Cada humano es una creación diferente. Tiene una trayectoria diferente con resultados diferentes.

Beethoven escribió un epígrafe en su cuarteto en fa, que dice:

“Muss es Sein?” (¿Debe ser?) Y a renglón seguido responde: “Es muss sein!” (¡Debe ser!)

Eso lo dice aquel hombre que cierra su Novena Sinfonía con una oda a la hermandad de los humanos.

Me he preguntado, muchas veces, por el triste destino de los haitianos, desde sus orígenes cuando en África eran apresados y encadenados por sus vecinos de tribu y vendidos como animales a los comerciantes esclavistas, sin que les importase cuántos morían de hambre y sed durante aquellos trayectos inmensos, tras los cuales, aherrojados, hambrientos, sedientos y extenuados, venían al Nuevo Mundo a recibir tratos inhumanos.

¿No tendrán ellos y sus descendientes la impronta de una crueldad feroz, implacable, como una fuerza natural inevitable?

Cuando se independizaron, vinieron los reyes nacidos en Haití, los emperadores, las costumbres –caricaturizadas– de las cortes parisinas de los Luises –dolorosamente risibles para Haití– y todo esto continúa con gobernantes haitianos ineptos o malvados que mantienen un terror “vudú” para insistir en el atraso y el abuso.

Y Haití, la llamada “joya del imperio francés”, cuando ya no produce para ser ‘joya’, es abandonada como un pedazo de basura en una esquina del Caribe y ni siquiera imitan un poco a los vecinos dominicanos que los ayudan en sus tragedias. Mi familia, entre muchas, enviaron la mayor ayuda que podían tras el reciente terremoto haitiano y las mujeres embarazadas allí reciben tratamiento humanitario en hospitales dominicanos fronterizos.

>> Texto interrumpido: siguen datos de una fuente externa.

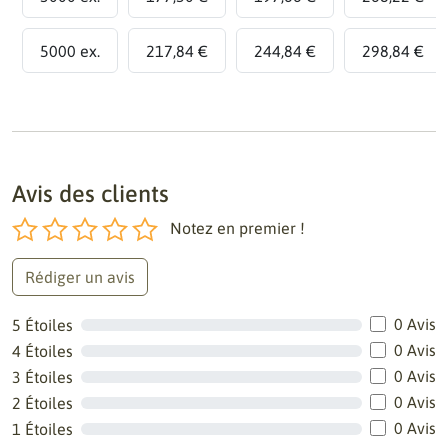
5000 ex.
217,84 €
244,84 €
298,84 €
Avis des clients
Notez en premier !
Rédiger un avis
0 Avis
5 Étoiles
0 Avis
4 Étoiles
0 Avis
3 Étoiles
0 Avis
2 Étoiles
0 Avis
1 Étoiles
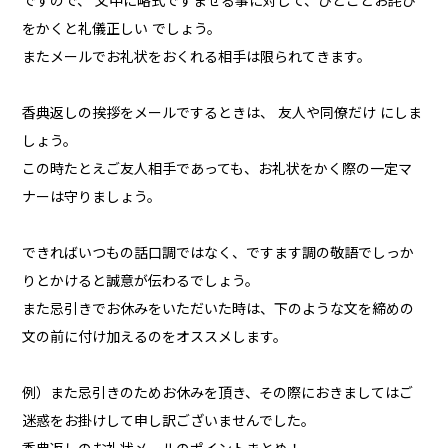
ですので、 文中に略式ですませる事に対して、ひとことお詫び
をかくと礼儀正しい でしょう。
またメールでお礼状をおくれる相手は限られてきます。
香典返しの挨拶をメールでするときは、 友人や同僚だけ にしま
しょう。
この時たとえご友人相手であっても、お礼状をかく際の一定マ
ナーは守りましょう。
できればいつもの話口調ではなく、ですます調の敬語でしっか
りとかけると誠意が伝わるでしょう。
また忌引きでお休みをいただいた時は、下のような文を締めの
文の前に付け加えるのをオススメします。
例）また忌引きのためお休みを頂き、その際におきましてはご
迷惑をお掛けして申し訳ございませんでした。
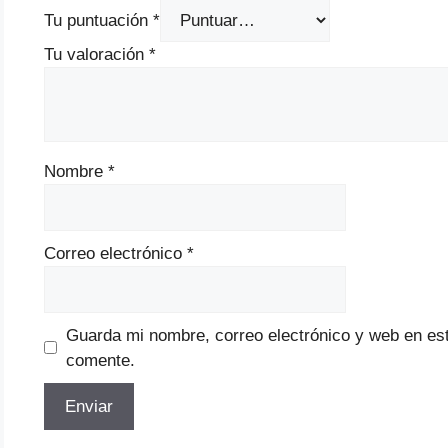
Tu puntuación
*
Tu valoración
*
Nombre
*
Correo electrónico
*
Guarda mi nombre, correo electrónico y web en es
comente.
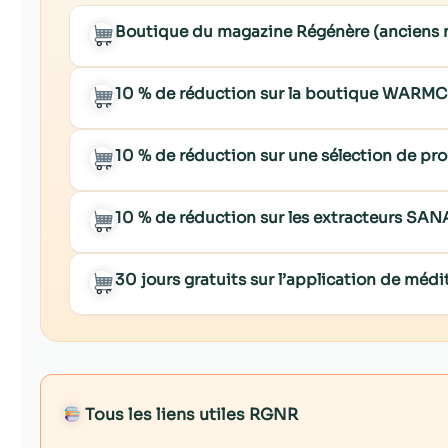
Boutique du magazine Régénère (anciens
10 % de réduction sur la boutique WARM
10 % de réduction sur une sélection de p
10 % de réduction sur les extracteurs SA
30 jours gratuits sur l’application de mé
Tous les liens utiles RGNR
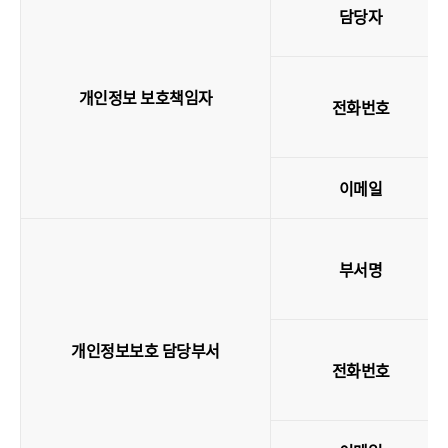
담당자
개인정보 보호책임자
전화번호
이메일
부서명
개인정보보호 담당부서
전화번호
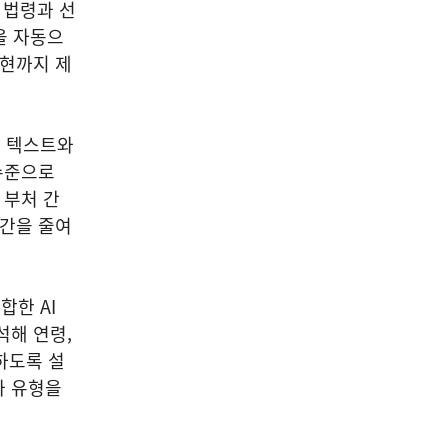
 법령과 선
을 자동으
표현까지 제
원 텍스트와
 수준으로
 부처 간
기간을 줄여
한 AI
석해 연령,
하도록 설
화 유형을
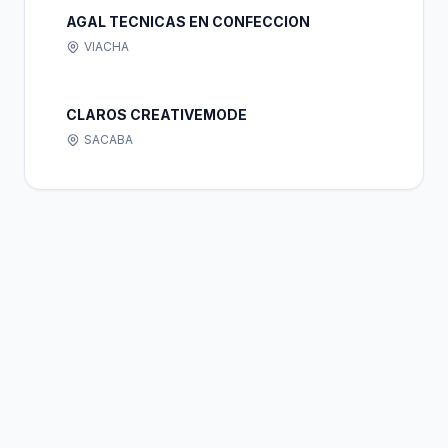
AGAL TECNICAS EN CONFECCION
VIACHA
CLAROS CREATIVEMODE
SACABA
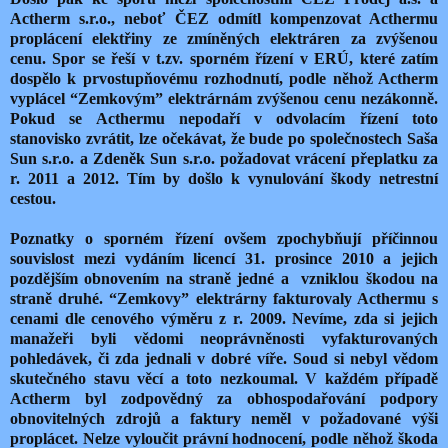
Actherm s.r.o., neboť ČEZ odmítl kompenzovat Acthermu
proplácení elektřiny ze zmíněných elektráren za zvýšenou
cenu. Spor se řeší v t.zv. sporném řízení v ERÚ, které zatím
dospělo k prvostupňovému rozhodnutí, podle něhož Actherm
vyplácel “Zemkovým” elektrárnám zvýšenou cenu nezákonně.
Pokud se Acthermu nepodaří v odvolacím řízení toto
stanovisko zvrátit, lze očekávat, že bude po společnostech Saša
Sun s.r.o. a Zdeněk Sun s.r.o. požadovat vrácení přeplatku za
r. 2011 a 2012. Tím by došlo k vynulování škody netrestní
cestou.
Poznatky o sporném řízení ovšem zpochybňují příčinnou
souvislost mezi vydáním licencí 31. prosince 2010 a jejich
pozdějším obnovením na straně jedné a vzniklou škodou na
straně druhé. “Zemkovy” elektrárny fakturovaly Acthermu s
cenami dle cenového výměru z r. 2009. Nevíme, zda si jejich
manažeři byli vědomi neoprávněnosti vyfakturovaných
pohledávek, či zda jednali v dobré víře. Soud si nebyl vědom
skutečného stavu věcí a toto nezkoumal. V každém případě
Actherm byl zodpovědný za obhospodařování podpory
obnovitelných zdrojů a faktury neměl v požadované výši
proplácet. Nelze vyloučit právní hodnocení, podle něhož škoda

Podemos decir, con honor, que nos duele Haití. Que nos apena Haití.

Que nos duele, de verdad, que esta isla Española tenga una población en miseria tan extrema y con tan malévolos dirigentes –digamos “líderes haitianos”– que sobrepasan las miserias, escaseces, las faltas de disciplina cívica, la justicia tambaleante y falta de castigo al gran delito que sufrimos nosotros, los dominicanos.

Creo que los hijos de haitianos nacidos y criados aquí deben ser declarados dominicanos.

Más vale que construyamos una formidable clínica de maternidad en Haití para que sus bebés nazcan sin problemas legales.

De este modo ayudamos, pero haciendo respetar nuestras leyes y protegiendo nuestra dignidad como nación soberana.

Parafraseando a Beethoven, digo:

¿Debe ser? ¡Debe ser!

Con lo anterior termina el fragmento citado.